In all fairness, De la Beche was an eminently capable scientist who doggedly put the facts first and avoided speculating about things he couldn't know. His arguments with other geologists over rock formations led to a better — not worse — understanding of the earth's remote past. In contrast to his fellow gentlemen, he actually had to work for a living, after suffering a loss in family fortunes. He assumed a post as a geological surveyor (he was appointed the director of a survey of England and Wales in 1835), and his job often kept him away from scholarly meetings and debates he wanted badly to attend. Moreover, any criticism of his findings implied incompetence and jeopardized his employment.
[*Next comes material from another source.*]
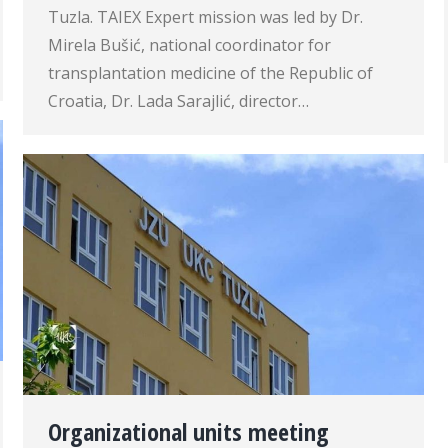
Tuzla. TAIEX Expert mission was led by Dr.
Mirela Bušić, national coordinator for
transplantation medicine of the Republic of
Croatia, Dr. Lada Sarajlić, director…
Organizational units meeting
De la Beche's career actually marked the beginning of a transition in geology as more geologists began to pursue the science as paid professionals. Perhaps because of his own need to work, De la Beche was unusually sympathetic toward fossil collector Mary Anning, whose contributions were seldom mentioned by other scientists — even William Conybeare. (Conybeare and De la Beche collaborated to identify the plesiosaur fossil Anning found.)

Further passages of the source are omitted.